CQRS and Event Sourcing

Ensuring idempotent mutations is tricky, especially if the logic of the application itself is not idempotent. Then you just need to bite the bullet, and slap an ID onto everything. The IDs then need to not collide, to be stored, to be checked, all a giant mess.

Would be a way lesser mess, if the language runtime took care of all of it? The programmer would cleanly separate functions into commands, queries, and primitives. Commands return their status - pending, success, failure - and are idempotent. Can call other commands or queries. Queries are non-mutating and can call other queries. Primitives are regular functions, which can only run locally, and call other primitives. All of the infrastructure for that - the runtime takes care of.

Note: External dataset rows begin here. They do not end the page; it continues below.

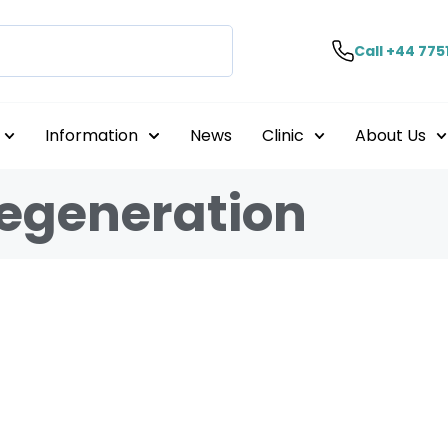
Call +44 775
Information
News
Clinic
About Us
Degeneration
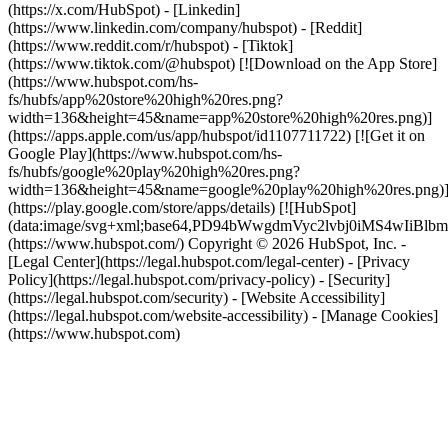
(https://x.com/HubSpot) - [Linkedin]
(https://www.linkedin.com/company/hubspot) - [Reddit]
(https://www.reddit.com/r/hubspot) - [Tiktok]
(https://www.tiktok.com/@hubspot) [![Download on the App Store]
(https://www.hubspot.com/hs-
fs/hubfs/app%20store%20high%20res.png?
width=136&height=45&name=app%20store%20high%20res.png)]
(https://apps.apple.com/us/app/hubspot/id1107711722) [![Get it on
Google Play](https://www.hubspot.com/hs-
fs/hubfs/google%20play%20high%20res.png?
width=136&height=45&name=google%20play%20high%20res.png)
(https://play.google.com/store/apps/details) [![HubSpot]
(data:image/svg+xml;base64,PD94bWwgdmVyc2lvbj0i
(https://www.hubspot.com/) Copyright © 2026 HubSpot, Inc. -
[Legal Center](https://legal.hubspot.com/legal-center) - [Privacy
Policy](https://legal.hubspot.com/privacy-policy) - [Security]
(https://legal.hubspot.com/security) - [Website Accessibility]
(https://legal.hubspot.com/website-accessibility) - [Manage Cookies]
(https://www.hubspot.com)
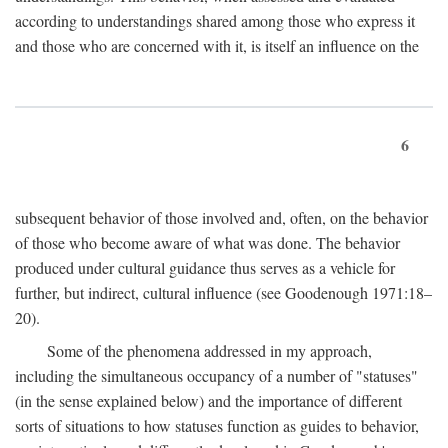
according to understandings shared among those who express it
and those who are concerned with it, is itself an influence on the
6
subsequent behavior of those involved and, often, on the behavior
of those who become aware of what was done. The behavior
produced under cultural guidance thus serves as a vehicle for
further, but indirect, cultural influence (see Goodenough 1971:18–
20).
Some of the phenomena addressed in my approach,
including the simultaneous occupancy of a number of "statuses"
(in the sense explained below) and the importance of different
sorts of situations to how statuses function as guides to behavior,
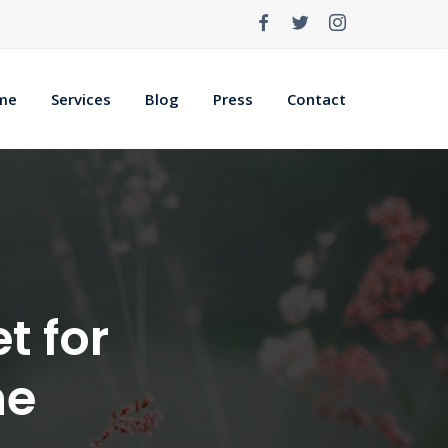
me
Services
Blog
Press
Contact
t for
ne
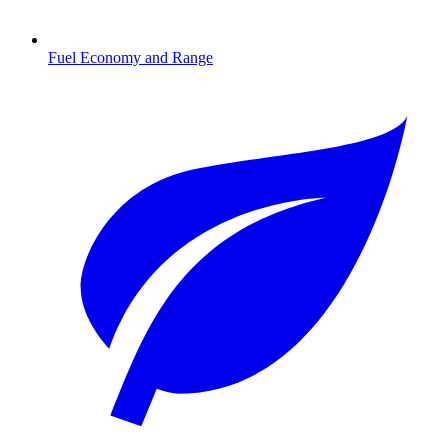
Fuel Economy and Range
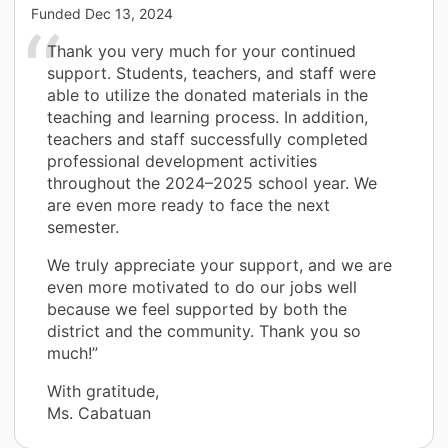
Funded
Dec 13, 2024
Thank you very much for your continued
support. Students, teachers, and staff were
able to utilize the donated materials in the
teaching and learning process. In addition,
teachers and staff successfully completed
professional development activities
throughout the 2024–2025 school year. We
are even more ready to face the next
semester.
We truly appreciate your support, and we are
even more motivated to do our jobs well
because we feel supported by both the
district and the community. Thank you so
much!”
With gratitude,
Ms. Cabatuan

In fact, the need to store an ever-increasing log of command IDs can be turned into a feature - by recording updates into an event log, also entirely handled by the runtime. The event log is good for replication, for looking back through history (especially code history, since code is objects), for recovering through failures by re-applying events from the event log, for even write load to physical storage - while the snapshot of the current state can be kept in RAM.

Conclusion

The approach outlined in this blog is proven scalable and robust by industry experience, but less ergonomic - which is addressed by integration with language. In the next blog, we will look at how programs are to be modeled - and modeled correctly.